Erfinder der vorschulischen Erziehung

Hans Riebsamen | April 2022
„Den 20. ging Lenz durch‘s Gebirg.“ Mit diesem Satz beginnt eine der besten Erzählungen in deutscher Sprache: „Lenz“ von Georg Büchner, dem großen hessischen Dichter. In manchen Ausgaben ist vom „20. Jänner“ oder dem „20. Januar“ die Rede. Ob Büchner im ersten Satz den Monat genannt hat oder nicht, steht nicht genau fest, das Original des Textes ist verloren gegangen, es existiert nur eine - wohl lückenhafte - Abschrift durch Büchners Verlobte Wilhelmine Jaeglé. Eingefleischte Büchner-Verehrer und Lenz-Liebhaber nehmen den Dichter beim Datum und gehen auf Schusters Rappen alljährlich am 20. Januar durchs Gebirg.

Ihr Ziel ist jenes Waldbach, das der vom Wahnsinn gejagte Lenz in der Erzählung anstrebt, um beim Pfarrer Oberlin Trost und Heilung zu finden. Das Gebirg sind die Vogesen, Waldbach heißt in Wirklichkeit Waldersbach und ist ein Dorf im elsässischen Steintal. Auch die beiden Figuren Lenz und Oberlin hat Büchner nicht erfunden. Der aus Livland stammende Dichter Jakob Michael Reinhold Lenz ist 1778 mit 26 Jahren tatsächlich von Straßburg über die Vogesen nach Waldersbach gelaufen, wo er vom evangelischen Pfarrer Johann Friedrich Oberlin aufgenommen wurde.

Blick auf Waldersbach (Bas-Rhin) vom Garten des Museums Jean-Frédéric Oberlin aus

„Oberlin war unermüdlich“

Büchner selbst hat weder das Vogesendorf noch dessen Pfarrer persönlich kennengelernt. Er, der in Hessen damals als politischer Aufrührer steckbrieflich gesucht wurde, hatte zwischen 1835 und 1836 in Straßburg Schutz gesucht.

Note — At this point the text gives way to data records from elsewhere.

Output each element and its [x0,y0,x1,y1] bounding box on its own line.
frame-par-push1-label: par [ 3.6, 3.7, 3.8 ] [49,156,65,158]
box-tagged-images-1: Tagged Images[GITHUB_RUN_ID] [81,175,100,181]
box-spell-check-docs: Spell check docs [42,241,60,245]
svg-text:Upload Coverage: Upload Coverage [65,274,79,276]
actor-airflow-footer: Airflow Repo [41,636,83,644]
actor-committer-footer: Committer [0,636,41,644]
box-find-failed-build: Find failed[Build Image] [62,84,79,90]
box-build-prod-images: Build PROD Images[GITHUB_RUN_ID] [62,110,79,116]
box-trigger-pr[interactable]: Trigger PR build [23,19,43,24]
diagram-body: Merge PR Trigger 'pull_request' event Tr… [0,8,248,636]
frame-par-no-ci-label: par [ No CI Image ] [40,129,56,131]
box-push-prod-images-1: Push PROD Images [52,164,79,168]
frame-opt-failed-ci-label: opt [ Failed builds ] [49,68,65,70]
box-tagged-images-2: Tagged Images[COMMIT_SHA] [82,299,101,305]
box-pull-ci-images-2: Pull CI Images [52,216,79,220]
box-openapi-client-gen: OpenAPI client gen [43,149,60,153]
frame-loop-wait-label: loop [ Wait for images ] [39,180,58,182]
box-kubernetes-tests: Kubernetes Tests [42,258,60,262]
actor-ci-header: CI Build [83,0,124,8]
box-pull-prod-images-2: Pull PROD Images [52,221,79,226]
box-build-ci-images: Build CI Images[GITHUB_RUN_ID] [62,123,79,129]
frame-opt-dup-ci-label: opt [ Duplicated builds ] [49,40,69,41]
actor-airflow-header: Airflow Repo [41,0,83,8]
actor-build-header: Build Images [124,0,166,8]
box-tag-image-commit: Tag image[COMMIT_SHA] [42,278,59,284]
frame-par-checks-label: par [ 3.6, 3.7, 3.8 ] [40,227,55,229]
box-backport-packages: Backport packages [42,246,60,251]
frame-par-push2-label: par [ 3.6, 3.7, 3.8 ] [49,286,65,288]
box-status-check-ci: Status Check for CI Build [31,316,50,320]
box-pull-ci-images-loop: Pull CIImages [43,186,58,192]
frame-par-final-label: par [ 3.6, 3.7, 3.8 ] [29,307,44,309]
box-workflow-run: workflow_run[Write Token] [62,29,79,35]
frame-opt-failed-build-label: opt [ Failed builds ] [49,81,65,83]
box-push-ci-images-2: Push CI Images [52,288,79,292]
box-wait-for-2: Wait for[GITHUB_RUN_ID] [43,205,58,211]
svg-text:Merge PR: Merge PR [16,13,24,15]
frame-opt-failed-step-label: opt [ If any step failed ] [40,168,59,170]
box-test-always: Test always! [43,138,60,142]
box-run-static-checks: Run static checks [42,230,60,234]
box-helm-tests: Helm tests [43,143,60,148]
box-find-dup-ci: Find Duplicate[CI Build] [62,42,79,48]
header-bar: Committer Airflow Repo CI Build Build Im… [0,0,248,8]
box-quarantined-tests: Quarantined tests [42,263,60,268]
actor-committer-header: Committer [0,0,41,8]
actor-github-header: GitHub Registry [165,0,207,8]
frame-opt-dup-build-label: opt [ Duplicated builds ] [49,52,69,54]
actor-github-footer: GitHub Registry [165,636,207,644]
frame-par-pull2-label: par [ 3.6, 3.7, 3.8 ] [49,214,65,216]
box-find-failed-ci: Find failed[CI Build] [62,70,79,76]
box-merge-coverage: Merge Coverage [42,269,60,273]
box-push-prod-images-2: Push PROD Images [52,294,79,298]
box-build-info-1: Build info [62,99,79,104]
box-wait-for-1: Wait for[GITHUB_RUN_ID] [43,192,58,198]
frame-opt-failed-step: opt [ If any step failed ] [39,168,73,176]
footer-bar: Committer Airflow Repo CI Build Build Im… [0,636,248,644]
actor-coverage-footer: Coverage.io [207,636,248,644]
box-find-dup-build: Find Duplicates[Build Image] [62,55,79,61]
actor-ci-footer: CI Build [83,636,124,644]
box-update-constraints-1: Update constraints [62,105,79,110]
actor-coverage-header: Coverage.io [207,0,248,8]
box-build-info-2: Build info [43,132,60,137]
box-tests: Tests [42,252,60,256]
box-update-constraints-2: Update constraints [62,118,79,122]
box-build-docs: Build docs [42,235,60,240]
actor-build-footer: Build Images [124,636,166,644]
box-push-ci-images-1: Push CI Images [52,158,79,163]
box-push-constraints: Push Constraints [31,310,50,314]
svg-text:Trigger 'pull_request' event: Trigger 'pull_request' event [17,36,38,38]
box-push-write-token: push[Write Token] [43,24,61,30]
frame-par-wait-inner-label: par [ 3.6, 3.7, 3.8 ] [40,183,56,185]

Dort ist er auf den Bericht des Pfarrers Oberlin gestoßen, den dieser über den Aufenthalt des Dichters Lenz in Waldersbach für seine Vorgesetzten in der elsässischen Metropole verfasst hatte. „Ich habe mir allerhand interessante Notizen über einen Freund Goethes, einen unglücklichen Poeten namens Lenz verschafft, der sich gleichzeitig mit Goethe hier aufhielt und halb verrückt wurde“, schrieb Büchner in einem Brief vom Oktober 1835.

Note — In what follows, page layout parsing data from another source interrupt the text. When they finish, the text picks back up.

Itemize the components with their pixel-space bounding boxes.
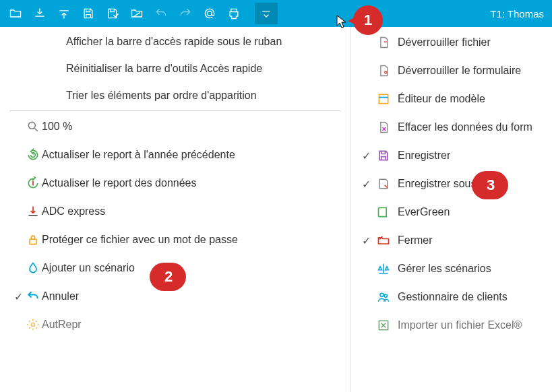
refresh-data-icon (26, 176, 40, 191)
menu-label: 100 % (42, 121, 72, 133)
customize-menu-left: Afficher la barre d'accès rapide sous le… (0, 27, 350, 392)
save-as-icon[interactable] (101, 3, 124, 24)
download-icon (26, 204, 40, 219)
redo-icon[interactable] (174, 3, 197, 24)
undo-arrow-icon (26, 289, 40, 304)
gear-icon (26, 317, 40, 332)
print-icon[interactable] (222, 3, 245, 24)
menu-label: Importer un fichier Excel® (398, 319, 522, 331)
menu-item-password-protect[interactable]: Protéger ce fichier avec un mot de passe (0, 226, 350, 254)
template-icon (376, 92, 391, 106)
menu-label: Actualiser le report à l'année précédent… (42, 149, 235, 161)
menu-label: Déverrouiller fichier (398, 36, 491, 48)
floppy-pen-icon (376, 176, 391, 191)
menu-item-import-excel[interactable]: Importer un fichier Excel® (350, 311, 552, 339)
file-clear-icon (376, 120, 391, 135)
export-icon[interactable] (53, 3, 75, 24)
customize-dropdown-button[interactable] (255, 3, 278, 24)
menu-label: Gérer les scénarios (398, 263, 491, 275)
menu-label: EverGreen (398, 206, 450, 218)
refresh-back-icon (26, 148, 40, 162)
svg-point-1 (28, 122, 35, 129)
checkmark-icon: ✓ (360, 178, 372, 191)
menu-label: Afficher la barre d'accès rapide sous le… (66, 36, 282, 48)
menu-item-show-qat-below[interactable]: Afficher la barre d'accès rapide sous le… (0, 28, 350, 55)
menu-item-autrepr[interactable]: AutRepr (0, 311, 350, 339)
file-unlock-icon (376, 35, 391, 50)
menu-label: Gestionnaire de clients (398, 291, 508, 303)
import-icon[interactable] (28, 3, 51, 24)
checkmark-icon: ✓ (12, 290, 24, 303)
close-folder-icon[interactable] (125, 3, 148, 24)
drop-icon (26, 261, 40, 275)
checkmark-icon: ✓ (360, 150, 372, 162)
menu-label: Enregistrer sous (398, 178, 477, 190)
menu-item-undo[interactable]: ✓ Annuler (0, 282, 350, 311)
menu-label: Déverrouiller le formulaire (398, 65, 521, 77)
menu-item-template-editor[interactable]: Éditeur de modèle (350, 85, 552, 113)
menu-item-evergreen[interactable]: EverGreen (350, 198, 552, 226)
menu-item-unlock-form[interactable]: Déverrouiller le formulaire (350, 57, 552, 85)
svg-point-6 (380, 293, 384, 296)
menu-item-close[interactable]: ✓ Fermer (350, 226, 552, 255)
menu-label: AutRepr (42, 319, 82, 331)
form-unlock-icon (376, 63, 391, 78)
menu-item-carryforward-data[interactable]: Actualiser le report des données (0, 169, 350, 197)
menu-label: Protéger ce fichier avec un mot de passe (42, 234, 238, 246)
svg-rect-2 (30, 239, 36, 244)
menu-item-save[interactable]: ✓ Enregistrer (350, 141, 552, 170)
menu-label: Annuler (42, 290, 79, 302)
quick-access-toolbar: T1: Thomas (0, 0, 552, 27)
svg-point-3 (32, 323, 35, 327)
undo-icon[interactable] (150, 3, 173, 24)
floppy-icon (376, 148, 391, 163)
menu-label: Actualiser le report des données (42, 177, 196, 189)
save-icon[interactable] (77, 3, 100, 24)
menu-label: Trier les éléments par ordre d'apparitio… (66, 90, 257, 102)
context-label: T1: Thomas (490, 8, 548, 20)
menu-item-carryforward-prev[interactable]: Actualiser le report à l'année précédent… (0, 141, 350, 169)
menu-item-clear-form[interactable]: Effacer les données du form (350, 113, 552, 141)
close-folder-icon (376, 233, 391, 248)
menu-label: ADC express (42, 205, 105, 218)
svg-point-0 (208, 11, 212, 16)
menu-item-unlock-file[interactable]: Déverrouiller fichier (350, 28, 552, 57)
menu-item-manage-scenarios[interactable]: Gérer les scénarios (350, 255, 552, 283)
menu-item-reset-qat[interactable]: Réinitialiser la barre d'outils Accès ra… (0, 55, 350, 82)
menu-label: Réinitialiser la barre d'outils Accès ra… (66, 63, 262, 75)
excel-icon (376, 318, 391, 333)
menu-item-sort-items[interactable]: Trier les éléments par ordre d'apparitio… (0, 82, 350, 109)
svg-rect-5 (379, 94, 388, 103)
menu-label: Effacer les données du form (398, 121, 532, 133)
magnifier-icon (26, 119, 40, 134)
menu-label: Éditeur de modèle (398, 93, 485, 105)
at-icon[interactable] (198, 3, 221, 24)
menu-item-zoom-100[interactable]: 100 % (0, 112, 350, 141)
menu-label: Ajouter un scénario (42, 262, 135, 274)
menu-item-save-as[interactable]: ✓ Enregistrer sous (350, 170, 552, 198)
book-icon (376, 205, 391, 220)
checkmark-icon: ✓ (360, 234, 372, 247)
svg-point-7 (384, 294, 387, 297)
menu-label: Enregistrer (398, 150, 450, 162)
svg-point-4 (385, 71, 387, 73)
menu-item-client-manager[interactable]: Gestionnaire de clients (350, 283, 552, 311)
menu-label: Fermer (398, 234, 433, 247)
menu-item-adc-express[interactable]: ADC express (0, 197, 350, 226)
separator (9, 110, 340, 111)
lock-icon (26, 232, 40, 247)
people-icon (376, 290, 391, 304)
menu-item-add-scenario[interactable]: Ajouter un scénario (0, 254, 350, 282)
customize-menu-right: Déverrouiller fichier Déverrouiller le f… (350, 27, 552, 392)
scales-icon (376, 261, 391, 276)
open-folder-icon[interactable] (4, 3, 27, 24)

Am Tag nach seiner Ankunft in Waldersbach lässt Büchner seinen Lenz den Pfarrer bei dessen Besuchen im Steintal begleiten. „In den Hütten war es lebendig, man drängte sich um Oberlin, er wies zurecht, gab Rat, tröstete;... Dann rasch in‘s praktische Leben, Wege angelegt, Kanäle gegraben, die Schule besucht“, heißt es in der Erzählung: „Oberlin war unermüdlich.“

Der Pastor bei der Arbeit auf einem Weg: Stich aus dem Jahr 1819

In Deutschland ist der evangelische Pfarrer durch Büchners Erzählung in die Literaturgeschichte eingegangen, in Frankreich hingegen ist er als Sozialreformer berühmt. Die Franzosen erinnern sich an Oberlin als den großen Volksaufklärer und Erfinder des Kindergartens.

Visionär des Himmels und Schaffender auf Erden

Im Pfarrhaus in Waldersbach, das nun das Oberlin-Museum beherbergt, wird an diesen Pfarrer der Aufklärungszeit, der damals mit seinen Reformen das bitterarme Steintal vorangebracht hat, erinnert. Für Büchner- und Lenz-Verehrer ist dieses Pfarrhaus ein Sehnsuchtsort, doch auch für normale Touristen stellt es ein lohnendes Ziel dar. Selten findet man auf dem Land ein so reizendes, auch für Kinder ungemein anregendes Museum, und selten trifft man auf eine derart interessante historische Figur wie diesen Pfarrer Oberlin, der in einer Person ein origineller Theologe, ein pädagogisches Genie, ein wissensdurstiger Naturwissenschaftler, ein leidenschaftlicher Sammler und ein unermüdlicher Sozialreformer war.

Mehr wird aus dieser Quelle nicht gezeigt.